*** Provided records ***

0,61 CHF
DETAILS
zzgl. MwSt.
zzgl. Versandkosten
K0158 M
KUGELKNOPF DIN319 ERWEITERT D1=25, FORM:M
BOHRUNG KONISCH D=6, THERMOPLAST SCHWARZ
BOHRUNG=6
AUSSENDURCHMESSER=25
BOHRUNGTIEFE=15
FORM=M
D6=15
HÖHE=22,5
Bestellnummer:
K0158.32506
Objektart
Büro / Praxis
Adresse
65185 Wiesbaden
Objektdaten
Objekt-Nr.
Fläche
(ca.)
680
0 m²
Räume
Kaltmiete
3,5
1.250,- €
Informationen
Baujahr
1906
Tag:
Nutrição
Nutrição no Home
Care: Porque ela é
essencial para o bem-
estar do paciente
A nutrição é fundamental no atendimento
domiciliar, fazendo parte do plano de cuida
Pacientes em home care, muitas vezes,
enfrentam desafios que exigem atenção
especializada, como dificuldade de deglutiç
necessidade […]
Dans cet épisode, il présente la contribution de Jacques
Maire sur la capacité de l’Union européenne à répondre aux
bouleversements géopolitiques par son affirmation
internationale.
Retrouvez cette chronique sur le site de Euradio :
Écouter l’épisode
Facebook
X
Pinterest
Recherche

*** End of Provided records ***
*** Provided records ***

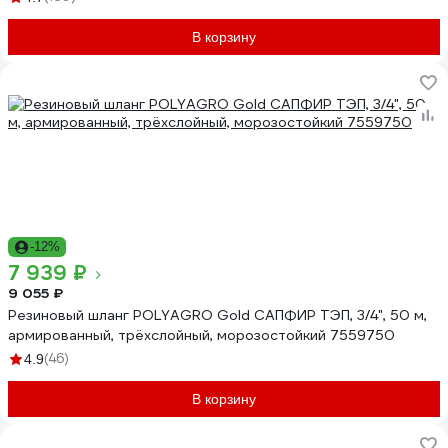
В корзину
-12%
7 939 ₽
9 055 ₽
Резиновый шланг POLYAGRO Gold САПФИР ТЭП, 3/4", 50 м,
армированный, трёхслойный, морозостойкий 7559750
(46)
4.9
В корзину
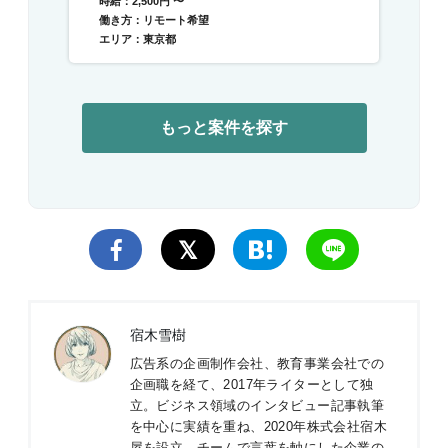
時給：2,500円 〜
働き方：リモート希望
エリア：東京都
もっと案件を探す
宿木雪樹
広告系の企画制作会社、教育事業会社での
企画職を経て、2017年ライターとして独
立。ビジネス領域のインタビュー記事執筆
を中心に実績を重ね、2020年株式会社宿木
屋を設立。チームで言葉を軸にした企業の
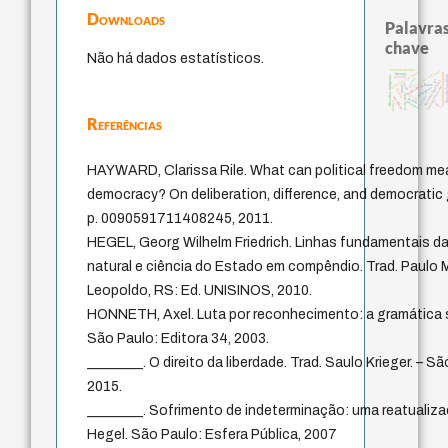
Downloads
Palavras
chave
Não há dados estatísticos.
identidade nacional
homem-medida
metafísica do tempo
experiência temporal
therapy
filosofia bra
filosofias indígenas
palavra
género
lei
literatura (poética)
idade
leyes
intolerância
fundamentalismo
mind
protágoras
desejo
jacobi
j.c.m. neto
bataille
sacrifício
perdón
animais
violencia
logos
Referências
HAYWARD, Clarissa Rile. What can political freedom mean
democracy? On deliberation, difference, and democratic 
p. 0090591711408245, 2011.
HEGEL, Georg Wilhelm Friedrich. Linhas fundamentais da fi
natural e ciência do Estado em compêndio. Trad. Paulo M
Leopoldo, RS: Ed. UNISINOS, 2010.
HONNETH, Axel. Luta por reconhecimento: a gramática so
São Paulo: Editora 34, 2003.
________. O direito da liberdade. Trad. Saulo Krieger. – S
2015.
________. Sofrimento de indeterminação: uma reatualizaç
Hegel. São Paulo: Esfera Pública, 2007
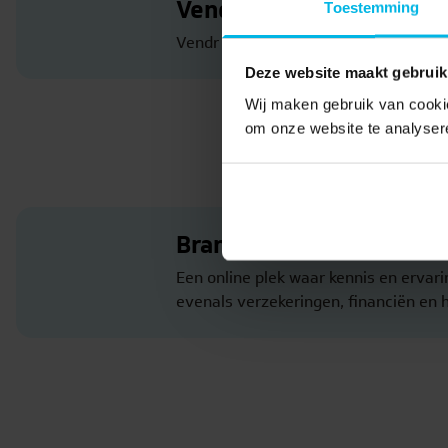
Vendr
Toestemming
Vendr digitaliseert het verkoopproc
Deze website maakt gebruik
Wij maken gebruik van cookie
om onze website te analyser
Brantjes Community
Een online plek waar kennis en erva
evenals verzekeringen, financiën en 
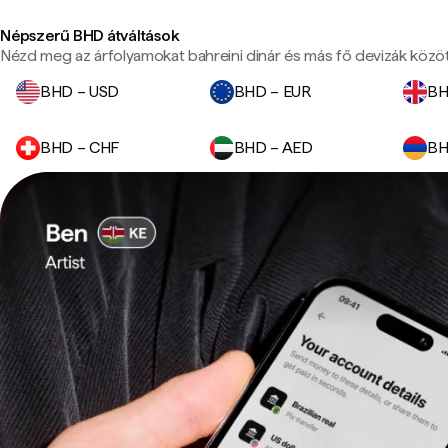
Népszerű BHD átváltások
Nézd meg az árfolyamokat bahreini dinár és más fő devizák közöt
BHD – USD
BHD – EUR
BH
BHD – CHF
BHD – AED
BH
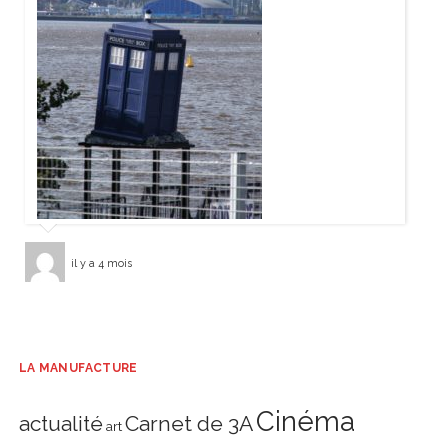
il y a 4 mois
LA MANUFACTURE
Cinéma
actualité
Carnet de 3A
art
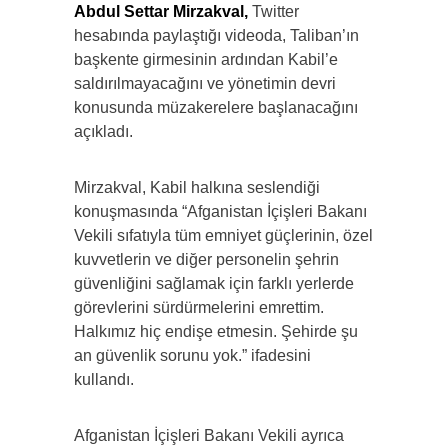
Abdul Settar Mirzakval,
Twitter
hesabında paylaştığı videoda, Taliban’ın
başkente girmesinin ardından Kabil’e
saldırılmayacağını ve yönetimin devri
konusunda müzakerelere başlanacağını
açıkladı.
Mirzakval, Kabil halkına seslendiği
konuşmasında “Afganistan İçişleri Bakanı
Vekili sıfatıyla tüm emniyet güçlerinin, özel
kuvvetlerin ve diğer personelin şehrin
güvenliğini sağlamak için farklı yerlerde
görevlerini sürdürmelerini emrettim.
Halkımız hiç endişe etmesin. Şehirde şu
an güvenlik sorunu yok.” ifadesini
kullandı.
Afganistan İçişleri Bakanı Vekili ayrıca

*** End of Provided records ***

Task objective
In the data above, find the line with "evenals verzekeringen, financiën en" and the line with "Afganistan İçişleri Bakanı Vekili ayrıca". Please copy exactly those two lines and every line between them, but not the pictures.

Completed task
evenals verzekeringen, financiën en 
Népszerű BHD átváltások
Nézd meg az árfolyamokat bahreini dinár és más fő devizák közöt
BHD – USD
BHD – EUR
BH
BHD – CHF
BHD – AED
BH
il y a 4 mois
LA MANUFACTURE
Cinéma
actualité
Carnet de 3A
art
Abdul Settar Mirzakval,
Twitter
hesabında paylaştığı videoda, Taliban’ın
başkente girmesinin ardından Kabil’e
saldırılmayacağını ve yönetimin devri
konusunda müzakerelere başlanacağını
açıkladı.
Mirzakval, Kabil halkına seslendiği
konuşmasında “Afganistan İçişleri Bakanı
Vekili sıfatıyla tüm emniyet güçlerinin, özel
kuvvetlerin ve diğer personelin şehrin
güvenliğini sağlamak için farklı yerlerde
görevlerini sürdürmelerini emrettim.
Halkımız hiç endişe etmesin. Şehirde şu
an güvenlik sorunu yok.” ifadesini
kullandı.
Afganistan İçişleri Bakanı Vekili ayrıca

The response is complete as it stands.